■ Aim of the task
Find the line that contains "Find the location of a particular element. This", then repeat it and each line after it to the end of the records, exactly.

Information given Start Marker

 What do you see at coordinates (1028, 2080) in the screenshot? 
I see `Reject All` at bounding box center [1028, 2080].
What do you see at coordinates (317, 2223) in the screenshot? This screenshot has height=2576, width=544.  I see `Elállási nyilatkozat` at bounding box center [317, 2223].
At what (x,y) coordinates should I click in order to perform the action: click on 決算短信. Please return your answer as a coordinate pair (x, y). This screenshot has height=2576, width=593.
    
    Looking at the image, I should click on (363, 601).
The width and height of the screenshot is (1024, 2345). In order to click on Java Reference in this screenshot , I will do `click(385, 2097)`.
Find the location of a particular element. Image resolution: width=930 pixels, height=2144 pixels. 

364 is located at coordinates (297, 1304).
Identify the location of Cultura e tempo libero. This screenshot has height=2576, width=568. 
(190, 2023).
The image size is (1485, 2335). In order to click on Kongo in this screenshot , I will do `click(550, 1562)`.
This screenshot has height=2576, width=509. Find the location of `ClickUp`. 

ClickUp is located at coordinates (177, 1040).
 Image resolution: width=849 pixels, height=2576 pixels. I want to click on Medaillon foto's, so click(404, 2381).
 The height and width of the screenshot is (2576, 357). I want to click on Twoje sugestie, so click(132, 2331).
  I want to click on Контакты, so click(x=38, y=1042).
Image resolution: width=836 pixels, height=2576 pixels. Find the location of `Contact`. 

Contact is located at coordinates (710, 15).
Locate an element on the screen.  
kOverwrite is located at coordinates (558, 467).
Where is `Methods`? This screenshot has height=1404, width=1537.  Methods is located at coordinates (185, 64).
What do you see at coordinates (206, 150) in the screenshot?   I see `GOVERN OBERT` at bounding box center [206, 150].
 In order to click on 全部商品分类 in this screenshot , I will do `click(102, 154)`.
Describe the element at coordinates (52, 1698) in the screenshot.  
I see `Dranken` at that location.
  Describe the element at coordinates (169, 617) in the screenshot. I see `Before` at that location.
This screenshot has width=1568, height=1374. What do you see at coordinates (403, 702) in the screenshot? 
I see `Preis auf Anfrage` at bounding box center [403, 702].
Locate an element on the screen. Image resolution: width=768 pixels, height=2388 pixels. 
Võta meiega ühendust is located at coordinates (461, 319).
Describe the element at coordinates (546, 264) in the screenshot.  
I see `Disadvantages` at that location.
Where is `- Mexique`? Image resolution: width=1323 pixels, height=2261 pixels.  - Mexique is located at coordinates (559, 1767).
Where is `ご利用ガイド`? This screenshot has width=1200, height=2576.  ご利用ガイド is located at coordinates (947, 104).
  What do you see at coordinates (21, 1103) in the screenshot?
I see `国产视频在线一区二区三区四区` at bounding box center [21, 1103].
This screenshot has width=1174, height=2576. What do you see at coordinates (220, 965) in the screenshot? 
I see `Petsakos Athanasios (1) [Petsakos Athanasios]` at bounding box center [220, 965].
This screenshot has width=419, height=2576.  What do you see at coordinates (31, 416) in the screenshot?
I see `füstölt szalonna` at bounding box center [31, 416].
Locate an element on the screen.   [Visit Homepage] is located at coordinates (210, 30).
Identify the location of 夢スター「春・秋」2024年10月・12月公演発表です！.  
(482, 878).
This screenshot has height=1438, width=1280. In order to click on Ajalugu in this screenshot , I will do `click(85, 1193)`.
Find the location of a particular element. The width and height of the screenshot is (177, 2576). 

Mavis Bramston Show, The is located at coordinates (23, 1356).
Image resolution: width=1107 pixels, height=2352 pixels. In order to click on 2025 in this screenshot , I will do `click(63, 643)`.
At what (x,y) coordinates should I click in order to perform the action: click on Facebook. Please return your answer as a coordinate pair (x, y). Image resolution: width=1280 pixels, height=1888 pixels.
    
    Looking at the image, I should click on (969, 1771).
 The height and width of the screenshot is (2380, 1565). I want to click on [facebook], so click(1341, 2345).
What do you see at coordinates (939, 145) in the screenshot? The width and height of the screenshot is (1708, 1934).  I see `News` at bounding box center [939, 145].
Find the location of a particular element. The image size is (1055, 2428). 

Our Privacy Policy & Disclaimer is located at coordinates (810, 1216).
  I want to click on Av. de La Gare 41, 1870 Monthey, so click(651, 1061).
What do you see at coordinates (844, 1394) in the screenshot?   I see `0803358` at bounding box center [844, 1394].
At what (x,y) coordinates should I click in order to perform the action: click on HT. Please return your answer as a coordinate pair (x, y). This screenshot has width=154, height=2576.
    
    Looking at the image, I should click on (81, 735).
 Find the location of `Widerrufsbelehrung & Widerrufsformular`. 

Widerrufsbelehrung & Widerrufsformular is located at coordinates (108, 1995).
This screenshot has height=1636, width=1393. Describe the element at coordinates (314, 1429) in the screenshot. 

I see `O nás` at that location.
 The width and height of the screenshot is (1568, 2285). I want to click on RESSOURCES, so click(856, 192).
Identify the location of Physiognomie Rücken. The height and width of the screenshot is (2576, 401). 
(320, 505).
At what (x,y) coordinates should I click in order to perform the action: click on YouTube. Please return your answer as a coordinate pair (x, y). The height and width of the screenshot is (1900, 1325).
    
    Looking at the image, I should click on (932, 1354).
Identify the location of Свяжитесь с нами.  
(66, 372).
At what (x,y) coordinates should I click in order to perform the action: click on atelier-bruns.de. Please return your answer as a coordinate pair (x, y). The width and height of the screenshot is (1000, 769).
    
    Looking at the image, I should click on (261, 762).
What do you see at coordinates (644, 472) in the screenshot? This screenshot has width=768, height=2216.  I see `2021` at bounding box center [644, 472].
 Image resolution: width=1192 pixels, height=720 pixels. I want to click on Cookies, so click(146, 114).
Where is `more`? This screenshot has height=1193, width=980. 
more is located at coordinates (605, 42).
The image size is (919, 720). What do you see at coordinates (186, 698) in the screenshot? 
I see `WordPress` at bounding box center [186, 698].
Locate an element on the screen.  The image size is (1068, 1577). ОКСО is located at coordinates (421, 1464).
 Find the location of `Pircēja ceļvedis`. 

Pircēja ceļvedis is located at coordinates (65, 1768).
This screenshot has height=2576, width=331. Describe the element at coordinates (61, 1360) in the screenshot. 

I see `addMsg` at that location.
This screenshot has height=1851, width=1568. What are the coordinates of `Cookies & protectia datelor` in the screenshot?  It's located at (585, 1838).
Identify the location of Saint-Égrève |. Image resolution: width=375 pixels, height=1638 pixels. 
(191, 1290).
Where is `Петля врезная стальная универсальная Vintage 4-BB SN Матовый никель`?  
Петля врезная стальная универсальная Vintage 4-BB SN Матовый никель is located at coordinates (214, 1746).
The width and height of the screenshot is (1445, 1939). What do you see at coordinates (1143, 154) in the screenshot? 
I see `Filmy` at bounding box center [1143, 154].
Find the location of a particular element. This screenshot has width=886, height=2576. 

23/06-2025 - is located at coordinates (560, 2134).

Information given End Marker

■ Solved problem
Find the location of a particular element. This screenshot has width=886, height=2576. 

23/06-2025 - is located at coordinates (560, 2134).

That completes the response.